I fear what will happen to the country during this downturn. So many small businesses could go under here. I see LOTS of businesses over leveraged, borrowing more so they will be “prepared” if this goes on longer.


Anyways, what moves have I made this week with my buying and selling?

1)I keep buying Stanley Black & Decker. I am up an incredible 42% in one tranche I bought, not even that long ago. Of course, I keep buying, so overall I’m up something around 18% in the stock. Nice Dividend Aristocrat and solid company LONG-TERM

2)I am taking nibbles at ITOT every couple of days. I am NOT trying to time the bottom here. I am sticking to my plan of buying anywhere near 2400 and under. I am also buying smaller portions at 2600. I think these are decent entry points long-term.
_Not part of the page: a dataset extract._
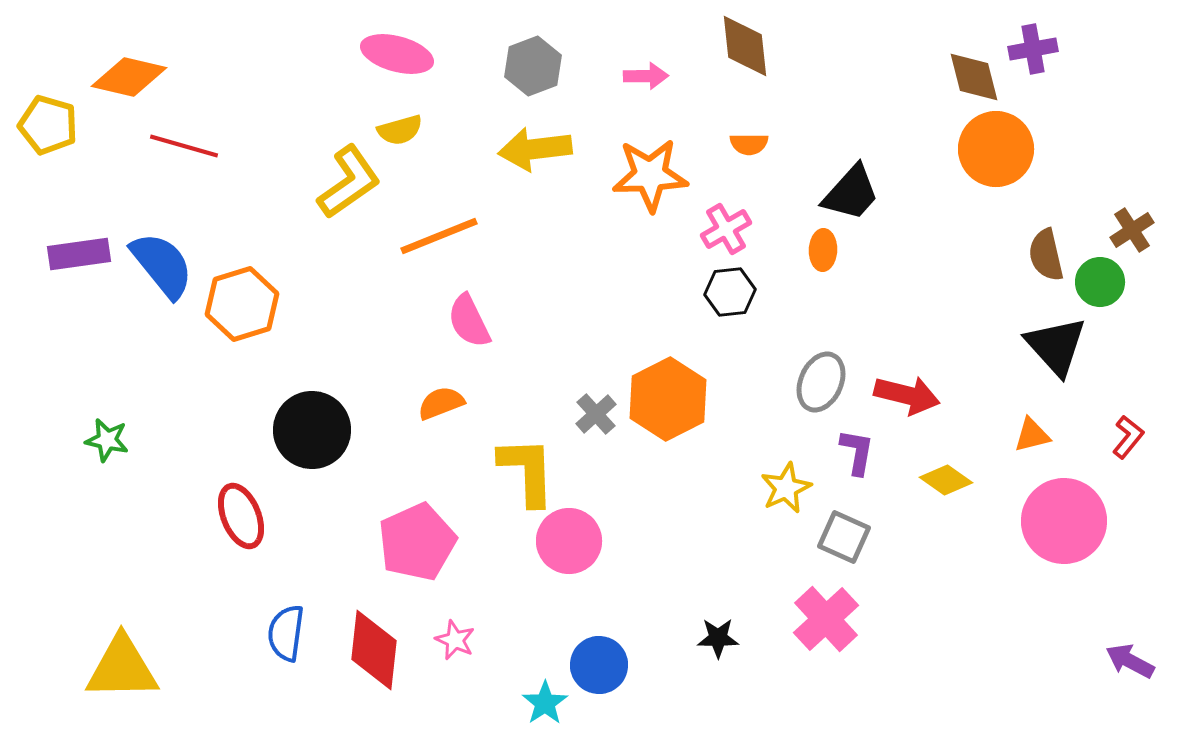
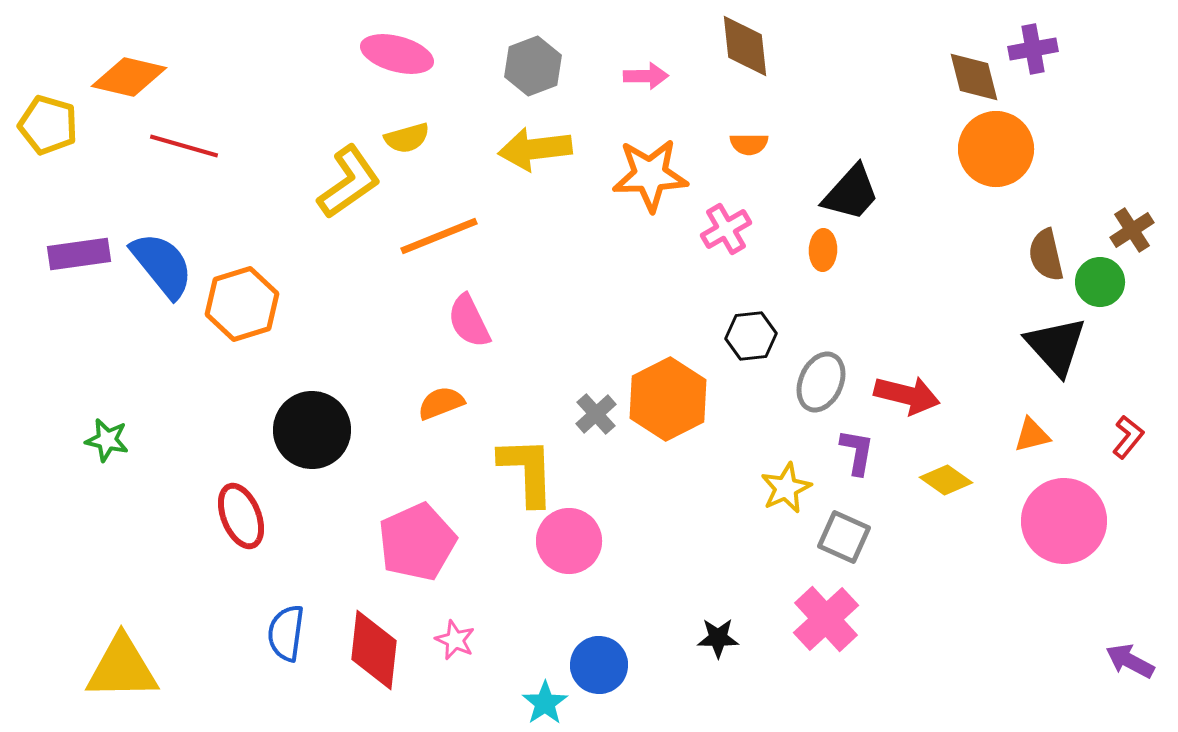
yellow semicircle at (400, 130): moved 7 px right, 8 px down
black hexagon at (730, 292): moved 21 px right, 44 px down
3)I am gobbling up QQQ on any dips. I think this is a SUPERB ETF to be in. It is less exposed to things like restaurants, hotels, and cruise lines. It is tech-heavy, but I am fine being tech-heavy during these times.

4)I bought Lowes for a SWING TRADE. I only made around $24 bucks off of it but I only held it like three days. I continue to play either Home Depot or Lowes for weekly Swing trades. I like these stocks for swing trades, because I am fine holding either long-term if I can’t get out of my trade quickly for a profit. I made around 8.4% off of this trade. Last week, I traded Home Depot in my IRA account for even a greater profit. I think THIS is the type of market to swing trade-in. You will see tremendous volatility, swings of 8-10% in one day. Why not take advantage of it to go with your long-term investing??

5)I am still playing the TRUCKING SECTOR as I feel these stocks were already beaten down prior to the crash and are holding up well. Marten Transports is one that continues to perform well. So far, up over 8% in the stock over the course of a few days.